James aveva aiutato sua madre e zia Lily a portare un piccolo bagaglio a mano negli appartamenti che Silente aveva offerto loro per la notte.
Insieme a lui c’era Alexander, si poteva dire che fossero praticamente inseparabili.
L’atmosfera non era delle più allegre, ognuno era perso nei propri pensieri.
Un suono metallico li aveva riportati al castello.
“Merda!”
“Mamma!” aveva detto James, scandalizzato.
Eleanor era arrossita, gli anni di vicinanza con Sirius non avevano fatto bene alla sua dialettica.
“Che succede Ellie?” aveva domandato Lily, nascondendo un sorrisetto.
“Lancaster.
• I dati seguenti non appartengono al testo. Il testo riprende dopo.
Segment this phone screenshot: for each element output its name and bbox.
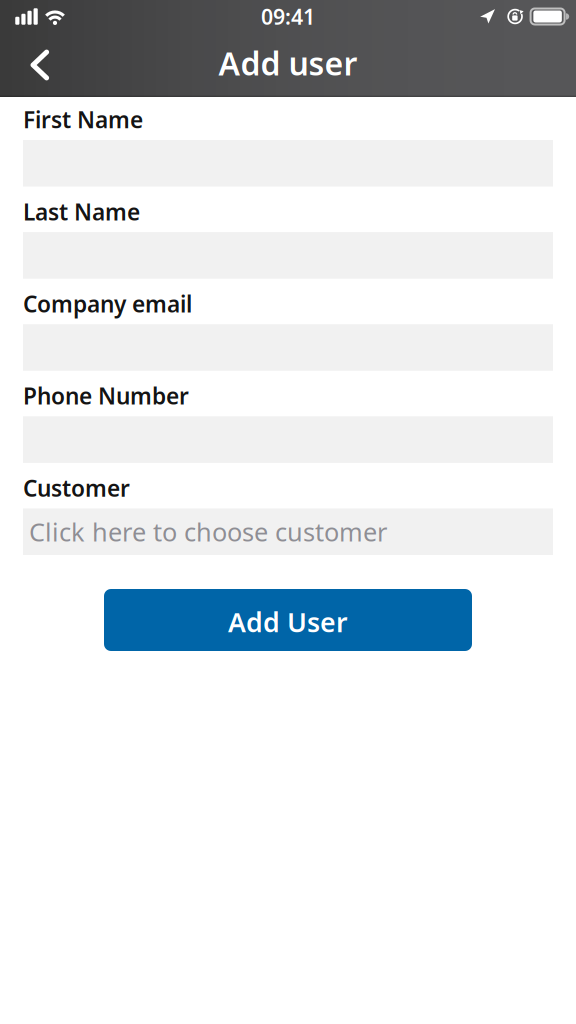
button[interactable]: Add User [104,589,472,651]
button[interactable]: Click here to choose customer [23,508,553,555]
staticText: Last Name [23,196,140,227]
button[interactable]: Back [10,34,70,96]
staticText: Phone Number [23,381,189,411]
staticText: First Name [23,104,143,134]
staticText: Customer [23,473,130,503]
staticText: Company email [23,289,192,319]
staticText: Click here to choose customer [29,515,387,548]
staticText: Add User [228,604,348,640]
staticText: Add user [218,42,358,84]
staticText: 09:41 [261,2,315,31]
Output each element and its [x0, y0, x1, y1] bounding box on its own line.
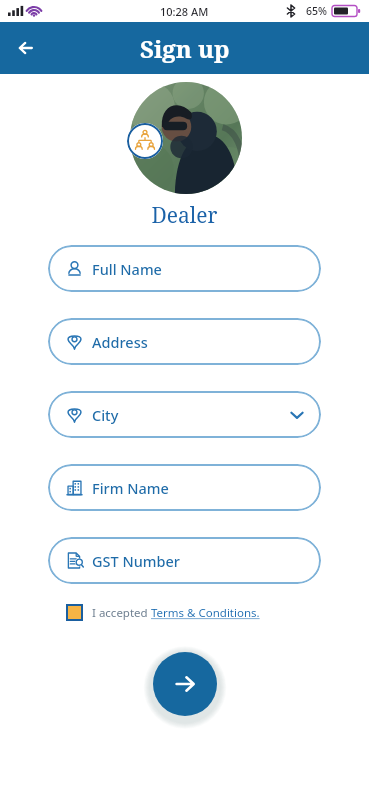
staticText: I accepted: [92, 605, 151, 621]
button[interactable]: Address: [48, 318, 321, 365]
staticText: 65%: [306, 4, 327, 18]
staticText: Dealer: [0, 201, 369, 230]
button[interactable]: Firm Name: [48, 464, 321, 511]
staticText: GST Number: [92, 551, 180, 571]
staticText: Sign up: [140, 32, 230, 65]
button[interactable]: I accepted: [66, 604, 369, 621]
staticText: Firm Name: [92, 478, 169, 498]
staticText: Full Name: [92, 259, 162, 279]
button[interactable]: Back: [6, 27, 48, 69]
button[interactable]: Full Name: [48, 245, 321, 292]
button[interactable]: City: [48, 391, 321, 438]
staticText: Address: [92, 332, 148, 352]
button[interactable]: GST Number: [48, 537, 321, 584]
button[interactable]: Change role: [127, 123, 163, 159]
staticText: Terms & Conditions.: [151, 605, 260, 621]
staticText: 10:28 AM: [160, 4, 209, 19]
button[interactable]: Next: [153, 652, 217, 716]
staticText: City: [92, 405, 119, 425]
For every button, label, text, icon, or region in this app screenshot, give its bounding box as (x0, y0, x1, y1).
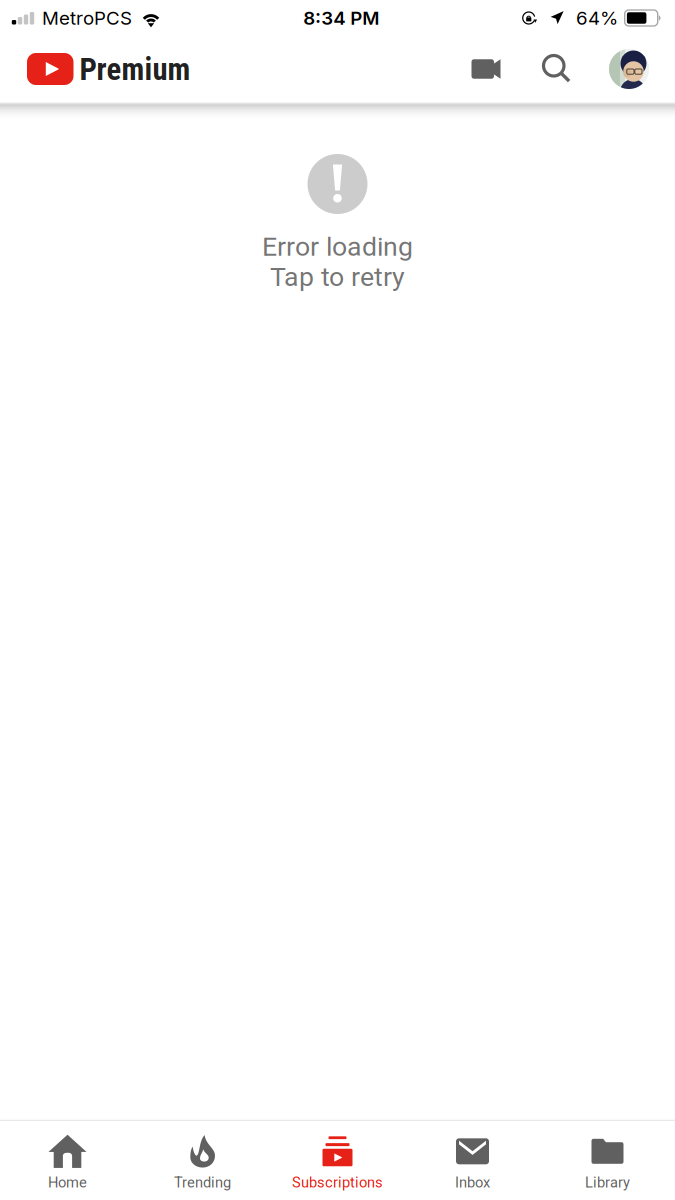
button[interactable]: Library (540, 1121, 675, 1200)
staticText: Inbox (455, 1174, 490, 1191)
button[interactable]: Inbox (405, 1121, 540, 1200)
staticText: Tap to retry (270, 261, 405, 293)
staticText: Library (585, 1174, 630, 1191)
button[interactable]: Premium (27, 51, 190, 87)
button[interactable]: Create (460, 43, 512, 95)
staticText: 64% (576, 7, 618, 29)
button[interactable]: Home (0, 1121, 135, 1200)
staticText: MetroPCS (42, 7, 132, 29)
button[interactable]: Search (532, 43, 582, 95)
staticText: Trending (174, 1174, 231, 1191)
button[interactable]: Subscriptions (270, 1121, 405, 1200)
staticText: Subscriptions (292, 1174, 383, 1191)
staticText: Home (48, 1174, 87, 1191)
button[interactable]: Error loading (262, 154, 413, 292)
button[interactable]: Account (603, 43, 655, 95)
staticText: 8:34 PM (303, 7, 379, 29)
staticText: Error loading (262, 231, 413, 262)
staticText: Premium (80, 52, 190, 87)
button[interactable]: Trending (135, 1121, 270, 1200)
Cercapersone.” aveva risposto quasi ringhiando.
Da quando il direttore della clinica aveva introdotto quegli aggeggi babbani modificati con la magia, non viveva più.
La cosa più terribile era che dopo le prime due chiamate, compariva un ologramma di quell’orrido ometto e ai poveri guaritori toccava sopportare una spiacevole conversazione con lui.
Lily aveva fatto una smorfia disgustata.
“Sei reperibile?”
“No, non lo sono ... Infatti mi domando come sia possibile che mi abbia contattata.”
Alexander aveva assunto un’ espressione preoccupata.
“Forse è capitato qualcosa di grave …” aveva detto più a se stesso che agli altri.
Le due donne si erano rivolte uno sguardo terrorizzato, ma prima che potessero dare voce ai propri pensieri, una voce fuori campo le aveva arrestate.
“James e Remus sono arrivati … Stanno camminando proprio qui fuori, li vedo.”
Entrambe avevano ripreso a respirare.
“Beh, in ogni caso mi tocca andare … ” aveva detto Eleanor sconsolata, alzando gli occhi verso suo marito che, seduto sul davanzale, fumava una sigaretta.
“Non credo sia legale che ti contatti a suo piacimento obbligandoti ad andare lì quando gli pare.”
“Lo so, ma non voglio intavolare una discussione né con lui, né con il suo ologramma.”
“Ti accompagno ad Hogsmeade per smaterializzarti... ” aveva detto Sirius e subito dopo aveva spento la sigaretta e fatto evanescere il mozzicone.
“Può usare la metropolvere signora Black, il camino è aperto … ”  la voce di Silente era echeggiata per la stanza.
James aveva sgranato gli occhi.
“Come fa a sapere sempre tutto?” aveva detto ed Alex aveva fatto spallucce.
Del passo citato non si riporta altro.